The Greens were kidding themselves if they thought New Zealand could cripple its oil and gas industries. Act was so void of negotiating muscle that its list of post-election demands, if that scenario transpired, was destined for the toilet.
There was the usual pitch about his party being unmatched on benefits for pensioners, and a claim that the Government was going to jeopardise that by reviewing Supergold travel perks.
As he wandered around the streets and malls, his was a familiar face, even if it wasn't always clear who he was.
"You're famous! You're on TV," said 13-year-old Tyson Sothern, who was thrilled to have his photo taken with a guy whose name he didn't know.
Others, like 26-year-old Damian Bosson, were delighted to snap a selfie, but reluctant to pledge their vote to New Zealand First.
But there was a more serious side to the visit. At the retirement village, Mr Peters was asked about Labour's capital gains tax - which he said he opposed because it didnt take capital losses into account.
But he said he wanted a capital gains tax applied to foreigners who already owned property in New Zealand, while at the same time cracking down on further property sales to non-residents.
He appealed to local wallets by promising hundreds of millions of dollars under his party's royalties for regions policy, which would see at least 25 per cent of royalties go back to the region they came from.
"Why should all the royalties go down to Wellington? Why shouldn't you get a share of it?"
But he couldn't escape being asked, again, which of the major parties he wanted to go with after the election.
"When I go down to the car factory to buy a Rolls Royce, I don't come away with a Toyota.

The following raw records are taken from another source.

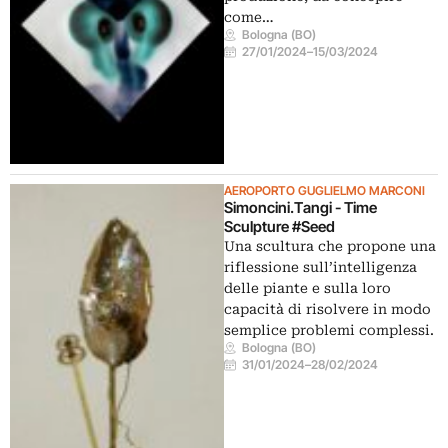
come…
Bologna (BO)
27/01/2024
–
15/03/2024
AEROPORTO GUGLIELMO MARCONI
Simoncini.Tangi - Time
Sculpture #Seed
Una scultura che propone una
riflessione sull’intelligenza
delle piante e sulla loro
capacità di risolvere in modo
semplice problemi complessi.
Bologna (BO)
31/01/2024
–
28/02/2024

When I party vote NZ First, I'm party voting NZ First, and no other party," he told about 100 people at the New Plymouth Club.
"All the rest are kling-ons. If you walk into the room of someone who already owns you, what's your negotiating strength?"
John Key would take no more than a glance at Act leader Jamie Whyte's list of demands, and then "flush it".
"What about the guy that believes in the chemical trails ... or that we didn't land on the moon? What if, by some quirk of idiocy, he got in?
"They're going to say, well, 'We think you're a nice guy, but we've got our priorities and they don't include you'."
At least by the end of the day, Colin Craig had been elevated to a 'nice guy'.